RECORDS =
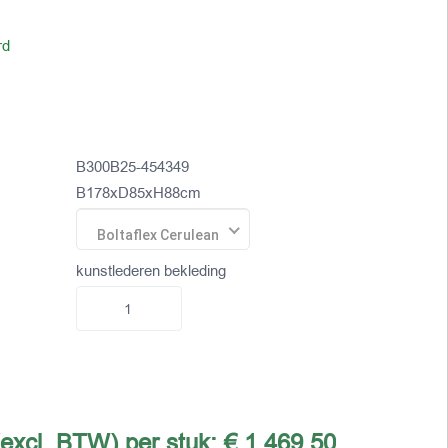
rd
B300B25-454349
B178xD85xH88cm
Boltaflex Cerulean
kunstlederen bekleding
(excl. BTW) per stuk:
€ 1.469,50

TASK TO CARRY OUT = Please transcribe each entry exactly and exclude any image it contains.

RESPONSE =
rd
B300B25-454349
B178xD85xH88cm
Boltaflex Cerulean
kunstlederen bekleding
(excl. BTW) per stuk:
€ 1.469,50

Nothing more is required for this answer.